Che ruolo hanno avuto le donne?

La rivoluzione tunisina come quella egiziana e libica è stata una rivoluzione mista. Le donne hanno partecipato fin dall’inizio ma non hanno imbracciato i fucili. La degenerazione armata ha escluso le donne. Noi vogliamo essere rappresentate in politica e lottiamo per la parità. Ma ci rendiamo anche conto che il problema femminile è un problema mondiale, sta a noi in questo grande cambiamento rivoluzionario sfruttare al massimo le possibilità. Vorrei costruire una rete mondiale di donne e dire: “Yes, we can”.

L’esempio prima di tutto…

Si, io sono una militante e mi sento di dire alle altre donne che se oggi sono segretaria di partito possono diventarlo anche loro. Vogliamo un ruolo attivo, aggressivo e non vittimistico. Dobbiamo lavorare per far passare alla Costituente il principio della parità e far mettere le donne in cima alle liste per farle eleggere. Io sono femminista e mi batto per inserire nella Costituzione il codice di famiglia e lo statuto della donna, garanzie giuridiche che non si toccano.

Sembra lo specchio dell’Italia… e sulle quote?

Il dibattito sulle quote è ancora da fare. Io sono per discuterne. Adesso dobbiamo essere tutti legittimati dalle elezioni, le prime dopo cinquant’anni di dittature, vogliamo che le Moschee restino fuori dalla campagna elettorale. Vogliamo che lo Stato abbia la gestione della questione religiosa senza prenderne parte, per questo parliamo di Neutralità più che di laicità, concetto più adatto al contesto specifico tunisino.

Che posizione ha il suo partito in politica estera, rispetto a Libia e Medio Oriente?

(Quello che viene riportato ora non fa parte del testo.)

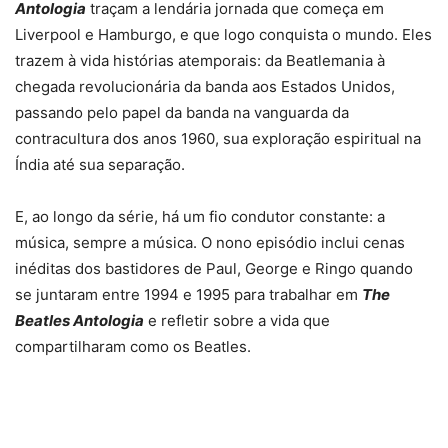
Antologia
traçam a lendária jornada que começa em
Liverpool e Hamburgo, e que logo conquista o mundo. Eles
trazem à vida histórias atemporais: da Beatlemania à
chegada revolucionária da banda aos Estados Unidos,
passando pelo papel da banda na vanguarda da
contracultura dos anos 1960, sua exploração espiritual na
Índia até sua separação.
E, ao longo da série, há um fio condutor constante: a
música, sempre a música. O nono episódio inclui cenas
inéditas dos bastidores de Paul, George e Ringo quando
se juntaram entre 1994 e 1995 para trabalhar em
The
Beatles Antologia
e refletir sobre a vida que
compartilharam como os Beatles.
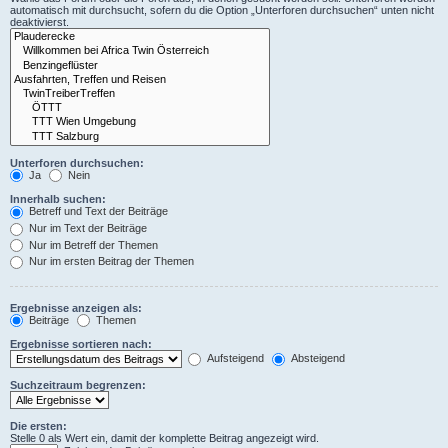
automatisch mit durchsucht, sofern du die Option „Unterforen durchsuchen“ unten nicht
deaktivierst.
Unterforen durchsuchen:
Ja
Nein
Innerhalb suchen:
Betreff und Text der Beiträge
Nur im Text der Beiträge
Nur im Betreff der Themen
Nur im ersten Beitrag der Themen
Ergebnisse anzeigen als:
Beiträge
Themen
Ergebnisse sortieren nach:
Aufsteigend
Absteigend
Suchzeitraum begrenzen:
Die ersten:
Stelle 0 als Wert ein, damit der komplette Beitrag angezeigt wird.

Sulla Libia ho fatto una dichiarazione: sono contro l’intervento della Nato. Il popolo tunisino sta aiutando i fratelli libici dando ospitalità ai rifugiati. Intere famiglie hanno trovato accoglienza e il problema degli immigrati non si è mai posto qui da noi. Ben Ali ha sempre attuato una politica di normalizzazione non dichiarata con Israele. Noi siamo a favore del popolo palestinese. Se entreremo a far parte del nuovo Governo faremo pressioni sui paesi occidentali a sostegno del popolo palestinese.

Cosa si aspetta da queste elezioni e, oltre all’augurio di vincere, come pensa cambierà il suo paese?

Grazie per l’augurio, stiamo lavorando per cambiare l’ossatura del paese. E’ soprattutto sui valori che dobbiamo concentrarci. Egoismo, denaro facile, corruzione rappresentavano gli strumenti del potere di Ben Ali. In tutti i settori i della società i valori dominanti erano questi. Parlo della scuola, della pubblica amministrazione, esercito, polizia, sanità, ovunque l’aria che si respirava era avvelenata. Oggi sappiamo che si può cambiare e che il processo democratico è possibile.